2012.08.01 Worry, with a side of compost

Written by David Green.


I am eating Maddie’s crackers.

They are her favorites: Late July brand. “Organic, Classic Rich, Flaky, Buttery Tasting Crackers” it says on the box. Their expense keeps us from buying them except when they’re on sale. 

I bought the box several months ago in a moment of weakness at the food co-op in Ann Arbor. They weren’t on sale, but I missed Maddie and it sounded like she might be coming home. I thought she’d be happy to find them in the house after months of travel.

But then she changed her plans again and they’ve sat on the shelf, waiting, while she continued her travels in New Zealand.

And then a few weeks ago, she flew to Australia hoping to learn to surf and sail. Several days after landing, she arranged two sailing trips, one for two nights and the other for two weeks, and then planned to head home, probably by Aug. 24. 

And then Monday evening came this text:

“Would you be mad if I went back to New Zealand and worked/traveled in the north island?”

She was having some difficulty making flight arrangements for an August 24 departure and the ticket was going to cost way more than she anticipated. I’m not sure why she asked if I’d be mad. It doesn’t really matter if I get mad or jump up and down with joy. She’s going to do whatever she’s going to do, and it’s not looking like it’s going to involve getting on a plane any time soon.

So, tonight, looking for something to snack on after an uninspiring, weak dinner, I made a bold decision. The heck with saving the crackers for Maddie. Chances are, she won’t be home before their “Best by” date of Sept. 13, 2012. I opened the box and lavished them with peanut butter.

I am worn out from worry.

“Survived first night on the water and I love it,” she had texted a few days ago.

Oy. I had so hoped she would get seasick and not go on the next arrangement she’d made through a website, sailing with some unknown older man and some other girl.

I kicked myself for not encouraging her to take advantage of an internship she was offered back in April for this summer. An internship on the land, not the sea.

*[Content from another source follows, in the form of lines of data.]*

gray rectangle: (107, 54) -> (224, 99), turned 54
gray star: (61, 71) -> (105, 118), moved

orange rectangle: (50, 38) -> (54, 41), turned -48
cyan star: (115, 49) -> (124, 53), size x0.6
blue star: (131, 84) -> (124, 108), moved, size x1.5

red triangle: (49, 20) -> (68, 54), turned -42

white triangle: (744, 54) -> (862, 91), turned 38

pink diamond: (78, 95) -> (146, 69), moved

When Maddie took off for New Zealand in January, she had planned to return in May—either to begin an interesting internship in Santa Cruz, or, hopefully, to begin one of several other intern opportunities she was applying for in California.

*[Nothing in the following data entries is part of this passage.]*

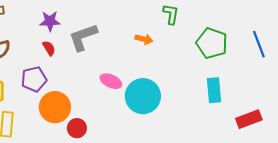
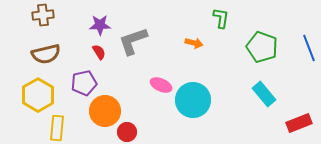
cyan rectangle: (214, 90) -> (264, 94), turned -35

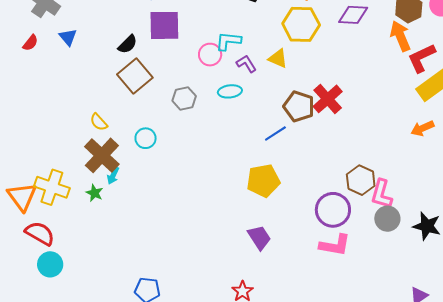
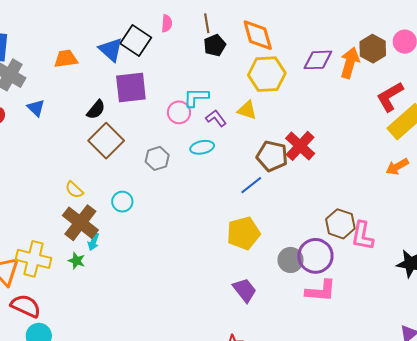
orange arrow: (400, 36) -> (350, 63), moved, turned 44
gray circle: (387, 219) -> (291, 260), moved

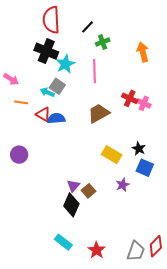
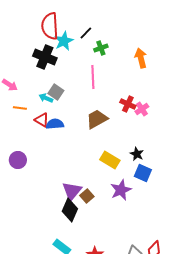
cyan star: (65, 64) -> (64, 41), moved
pink cross: (144, 103) -> (142, 109), turned 32
purple star: (123, 185) -> (121, 190), size x1.5
purple triangle: (73, 186) -> (72, 191), size x1.5

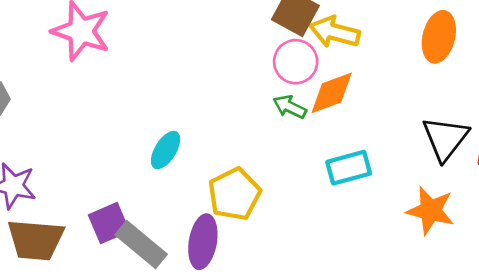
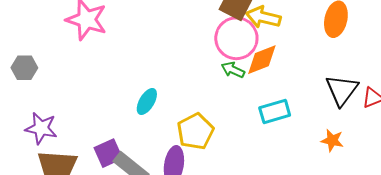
pink circle: (296, 62) -> (236, 38), size x1.4
orange star: (430, 210) -> (332, 140), size x0.7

Before she left, she had to spend a week at the Santa Cruz place, Love Apple Farms, to see if she and they were compatible, and for them to decide if she would be accepted into the Farm Apprenticeship Training Program. The visit would also allow her to see firsthand what it would be like.

It’s the kind of program she could probably have done at an organic farm in Michigan. But then she would be in Michigan, not California. And California has the advantage of being California, so when Love Apple says it “integrates the rigors of traditional farming practices with modern organic and biodynamic values and sustainable, high-end farm to table standards,” that sounds a lot better than  a Michigan farm saying the same thing. 

Plus, “With unparalleled attention to detail and devotion to quality, owners Cynthia Sandberg and Daniel Maxfield have elevated Love Apple Farms from a small garden to a widely-renowned farm and agricultural education center”—in California.

“So, what’s the story?” I texted her after her visit. “Did you like Love Apple and vice versa?”

“Yeah, I don’t know. It was nice, but I won’t be super upset if they don’t want me,” she said.

“Was it the dead-gopher-in-the-compost bit that dampened your enthusiasm?” I asked.

I was referring to a gory detail in an e-mail she had sent while at Love Apple.

“Drank goat milk from a champagne glass 5 minutes after it was milked, shoveled a giant pile of compost, Swiss chard sautéed with garlic on quinoa for lunch, sat in on an aromatherapy class, shoveled and carried some more, farm dinner (I ate soup!) and now I have a 5 minute hot shower...not too bad!

“Oh and I picked up a torn apart gopher doggy poop style and buried it in the compost.”

“What?!” I emailed back. “How did it get torn apart? I thought compost isn’t supposed to have meat in it...”

“Dog,” she said explaining the gopher’s demise.” 

“I don’t know...Uncooked rodents are OK?” she surmised about the gopher’s final resting place.

Yes, uncooked rodents are OK in compost piles in America. Come back and learn some more, Maddie.